ASSIGNMENT: Please retype all of the records below word for word, leaving out any pictures.

(Saved entries)
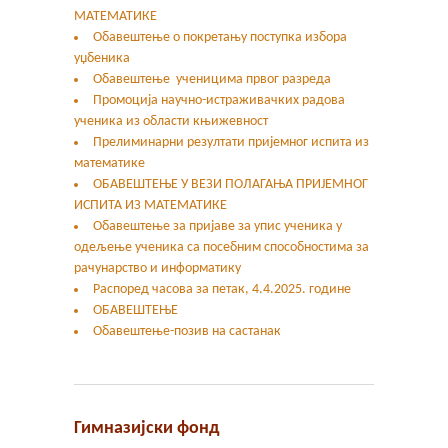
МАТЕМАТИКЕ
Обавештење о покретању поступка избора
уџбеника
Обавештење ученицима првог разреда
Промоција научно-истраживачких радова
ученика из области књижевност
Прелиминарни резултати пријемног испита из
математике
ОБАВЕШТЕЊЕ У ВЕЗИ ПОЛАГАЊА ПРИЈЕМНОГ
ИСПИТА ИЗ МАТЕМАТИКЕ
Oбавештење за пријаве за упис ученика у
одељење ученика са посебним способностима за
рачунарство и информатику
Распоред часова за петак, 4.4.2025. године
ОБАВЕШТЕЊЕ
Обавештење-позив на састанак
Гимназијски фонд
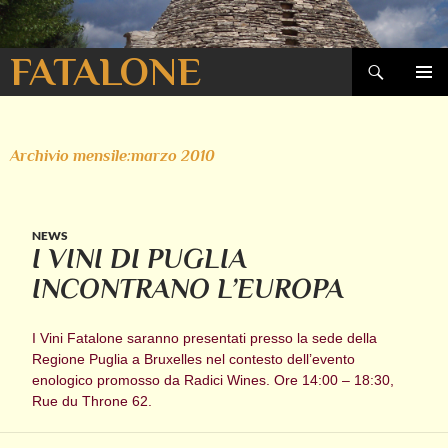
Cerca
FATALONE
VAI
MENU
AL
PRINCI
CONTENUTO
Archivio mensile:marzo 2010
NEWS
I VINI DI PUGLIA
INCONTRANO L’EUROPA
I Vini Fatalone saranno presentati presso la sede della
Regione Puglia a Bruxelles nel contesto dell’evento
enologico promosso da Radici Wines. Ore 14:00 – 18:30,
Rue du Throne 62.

EXERCISE SOLUTION:
МАТЕМАТИКЕ
Обавештење о покретању поступка избора
уџбеника
Обавештење ученицима првог разреда
Промоција научно-истраживачких радова
ученика из области књижевност
Прелиминарни резултати пријемног испита из
математике
ОБАВЕШТЕЊЕ У ВЕЗИ ПОЛАГАЊА ПРИЈЕМНОГ
ИСПИТА ИЗ МАТЕМАТИКЕ
Oбавештење за пријаве за упис ученика у
одељење ученика са посебним способностима за
рачунарство и информатику
Распоред часова за петак, 4.4.2025. године
ОБАВЕШТЕЊЕ
Обавештење-позив на састанак
Гимназијски фонд
Cerca
FATALONE
VAI
MENU
AL
PRINCI
CONTENUTO
Archivio mensile:marzo 2010
NEWS
I VINI DI PUGLIA
INCONTRANO L’EUROPA
I Vini Fatalone saranno presentati presso la sede della
Regione Puglia a Bruxelles nel contesto dell’evento
enologico promosso da Radici Wines. Ore 14:00 – 18:30,
Rue du Throne 62.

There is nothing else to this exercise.